En tant que géoscénographe, cette performance marchée s’inscrit dans plusieurs mouvements de déterritorialisation et de reterritorialisation. Entre autres, le matériau d’archive a été déterritorialisé par le corps en déplacement puis reterritorialisé par l’expérience des paysages parcourus.  Cette écoute marchée a redonné corps à une parole enregistrée dans un autre espace temps. En appuyant sur play, j’activai ainsi plusieurs temporalités. Comme le suggère le sociologue Maurice Halbwachs qui fût le premier à parler d’une mémoire collective, il ne suffit pas d’assister ou de participer à un événement pour s’en souvenir. Quand d’autres l’évoquerons et qu’ils reconstitueront pièce par pièce cette image dans votre esprit. Soudain, cette construction artificielle pourra s’animer et prendre figure de quelque chose de vivant. (Halbwachs)

Quelques témoignages/images collectés de Nauzenac à Ubaye

Quelques témoignages/images collectés de Nauzenac à Ubaye
(Credit : © Carolina E. Santo)

Le résultat de ce périple est une collection de 81 images/témoignages. Comme pour Buchs, le terrain trouva son expression dans la juxtaposition de textes et d’images. En fait, dans de Nauzenac à Ubaye, il s’agit plutôt d’un travail de collage, puisque j’ai retranscris des extraits des 100 témoignages de la Dordogne des barrages (Faure) que j’ai écouté en marchant et je les ai mis en relation avec des photographies que j’ai prises, également en marchant, de Nauzenac à Ubaye. Le but ici n’était pas d’illustrer la parole des témoins, mais de travailler par évocation. Les paysages parcourus et les histoires entendues se sont imprimées de façon quasi indélébile dans ma mémoire mais aussi dans mon corps. Le tout s’est emmêlé.

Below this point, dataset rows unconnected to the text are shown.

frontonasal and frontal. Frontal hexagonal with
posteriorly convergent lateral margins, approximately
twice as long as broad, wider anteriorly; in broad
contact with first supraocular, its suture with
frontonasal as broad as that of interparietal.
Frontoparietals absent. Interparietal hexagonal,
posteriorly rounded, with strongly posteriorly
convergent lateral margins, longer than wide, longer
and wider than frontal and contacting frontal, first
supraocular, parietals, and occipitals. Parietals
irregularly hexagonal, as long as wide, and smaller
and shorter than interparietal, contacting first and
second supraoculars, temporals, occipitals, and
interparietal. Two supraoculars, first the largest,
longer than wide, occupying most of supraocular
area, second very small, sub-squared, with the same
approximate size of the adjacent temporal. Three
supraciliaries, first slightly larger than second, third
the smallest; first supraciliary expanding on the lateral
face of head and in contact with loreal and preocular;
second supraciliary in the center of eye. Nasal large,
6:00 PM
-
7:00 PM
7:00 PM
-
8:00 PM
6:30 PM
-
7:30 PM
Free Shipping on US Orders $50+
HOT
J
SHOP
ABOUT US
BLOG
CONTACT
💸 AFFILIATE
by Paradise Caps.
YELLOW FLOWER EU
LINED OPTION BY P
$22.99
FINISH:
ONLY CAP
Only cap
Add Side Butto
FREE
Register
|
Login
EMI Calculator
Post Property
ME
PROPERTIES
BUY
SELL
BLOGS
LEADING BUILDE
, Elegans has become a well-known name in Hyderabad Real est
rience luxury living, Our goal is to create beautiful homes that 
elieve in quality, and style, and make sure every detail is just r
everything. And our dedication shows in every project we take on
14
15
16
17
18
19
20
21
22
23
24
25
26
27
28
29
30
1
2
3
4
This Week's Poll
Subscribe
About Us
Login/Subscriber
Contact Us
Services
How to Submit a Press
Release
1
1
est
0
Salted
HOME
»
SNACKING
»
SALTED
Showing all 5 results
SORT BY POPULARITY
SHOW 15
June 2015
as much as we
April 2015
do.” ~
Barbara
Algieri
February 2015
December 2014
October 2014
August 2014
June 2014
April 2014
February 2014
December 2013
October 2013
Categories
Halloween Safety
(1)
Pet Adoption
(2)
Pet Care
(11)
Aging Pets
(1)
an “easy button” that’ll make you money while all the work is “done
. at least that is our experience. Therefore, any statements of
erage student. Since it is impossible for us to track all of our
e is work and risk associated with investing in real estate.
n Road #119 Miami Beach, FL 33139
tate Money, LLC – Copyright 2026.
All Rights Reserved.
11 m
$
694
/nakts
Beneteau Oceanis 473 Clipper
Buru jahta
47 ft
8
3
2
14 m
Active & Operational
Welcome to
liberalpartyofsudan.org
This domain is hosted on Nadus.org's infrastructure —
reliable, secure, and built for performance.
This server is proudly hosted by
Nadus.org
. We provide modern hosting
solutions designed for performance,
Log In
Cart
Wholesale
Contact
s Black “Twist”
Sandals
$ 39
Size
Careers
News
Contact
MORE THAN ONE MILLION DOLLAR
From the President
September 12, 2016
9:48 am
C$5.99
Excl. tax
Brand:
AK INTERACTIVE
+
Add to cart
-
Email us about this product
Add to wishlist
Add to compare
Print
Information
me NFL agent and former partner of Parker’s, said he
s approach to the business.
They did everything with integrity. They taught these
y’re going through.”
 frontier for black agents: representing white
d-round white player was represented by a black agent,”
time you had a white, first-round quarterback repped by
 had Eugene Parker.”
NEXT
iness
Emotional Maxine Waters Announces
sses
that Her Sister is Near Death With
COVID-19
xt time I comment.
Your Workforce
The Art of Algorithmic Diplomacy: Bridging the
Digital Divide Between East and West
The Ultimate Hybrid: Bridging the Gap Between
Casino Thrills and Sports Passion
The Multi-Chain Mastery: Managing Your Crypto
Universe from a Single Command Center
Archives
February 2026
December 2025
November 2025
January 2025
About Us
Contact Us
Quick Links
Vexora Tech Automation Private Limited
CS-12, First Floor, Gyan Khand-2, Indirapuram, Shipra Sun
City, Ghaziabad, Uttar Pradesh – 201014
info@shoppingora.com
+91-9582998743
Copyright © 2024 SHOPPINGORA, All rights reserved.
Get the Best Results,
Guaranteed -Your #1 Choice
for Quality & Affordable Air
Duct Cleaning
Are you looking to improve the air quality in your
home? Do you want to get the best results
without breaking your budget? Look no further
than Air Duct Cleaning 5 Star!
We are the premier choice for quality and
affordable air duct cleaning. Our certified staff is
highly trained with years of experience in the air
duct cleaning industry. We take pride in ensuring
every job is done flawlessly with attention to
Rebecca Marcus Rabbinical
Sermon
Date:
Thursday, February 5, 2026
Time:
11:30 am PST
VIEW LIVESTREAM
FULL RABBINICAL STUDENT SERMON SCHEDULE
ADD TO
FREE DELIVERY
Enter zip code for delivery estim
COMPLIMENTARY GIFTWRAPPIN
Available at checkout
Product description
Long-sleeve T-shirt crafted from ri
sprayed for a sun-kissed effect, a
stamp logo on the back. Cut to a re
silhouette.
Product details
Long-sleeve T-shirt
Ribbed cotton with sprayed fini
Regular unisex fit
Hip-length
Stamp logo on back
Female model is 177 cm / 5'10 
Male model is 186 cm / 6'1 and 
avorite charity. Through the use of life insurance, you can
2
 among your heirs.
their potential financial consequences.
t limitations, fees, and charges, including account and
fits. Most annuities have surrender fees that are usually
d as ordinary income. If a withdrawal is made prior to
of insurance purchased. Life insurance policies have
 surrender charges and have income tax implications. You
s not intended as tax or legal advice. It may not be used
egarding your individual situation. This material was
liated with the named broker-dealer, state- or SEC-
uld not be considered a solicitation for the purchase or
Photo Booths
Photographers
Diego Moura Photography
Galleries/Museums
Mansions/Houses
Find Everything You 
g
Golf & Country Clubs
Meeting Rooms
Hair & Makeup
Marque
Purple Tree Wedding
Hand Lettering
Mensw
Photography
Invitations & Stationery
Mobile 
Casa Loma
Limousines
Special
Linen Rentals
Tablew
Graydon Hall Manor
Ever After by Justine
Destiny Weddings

En réalité ces histoires m’ont fait voir des choses et des paysages qui n’étaient pas ceux que je traversais réellement mais d’autres que j’imaginais ou plutôt que je partageais avec les témoins dans une mémoire poétique et collective.

Ce travail a fait l’objet d’une installation à l’espace muséal du barrage de Bort les Orgues de Septembre 2017 à Mars 2018; puis à la chapelle des Manants de Confolent-Port-Dieu pendant l’été 2018.

Vue de l’installation de Nauzenac à Ubaye à la chapelle des Manants, Confolent-Port-Dieu, Corrèze.

Vue de l’installation de Nauzenac à Ubaye à la chapelle des Manants, Confolent-Port-Dieu, Corrèze.
(Credit : © Carolina E. Santo)

La dramaturgie de terrain est une écriture à même le sol. Marcher est l’outil premier de cette écriture. La décélération volontaire du déplacement par le corps permet de déployer l’expérience sociale, culturelle et politique du monde dans un devenir géoscénographe.

Bibliographie

Chambers, Robert. 1994. World Development. Elsevier Science Ltd., t. 22-7, 953-959 p.
Deleuze, Gilles et Félix Guattari. 1972. L’anti-Oedipe. Capitalisme et schizophrénie. Paris : Éditions de Minuit.
Deleuze, Gilles et Félix Guattari. 1980. Capitalisme et schizophrénie. Mille plateaux. Paris : Éditons de Minuit, « Critique », t. 2, 645 p.
Deleuze, Gilles et Félix Guattari. 2005. Qu’est-ce que la philosophie?. Paris : Éditions de Minuit.
E. Santo, Carolina et Véronique Hoegger. 2012. Buchs. Zurich : Patrick Frey.
Faure, Armelle. 2015. 100 témoignages de la Dordogne des barrages, 2011-2015. Corrèze et Cantal : Archives départementales.
Halbachs, Maurice. 1997. La mémoire collective. Paris : Albin Michel.
Shakespeare, William. 1610. La Tempête. Paris : Gallimard, « Folio Théâtre ».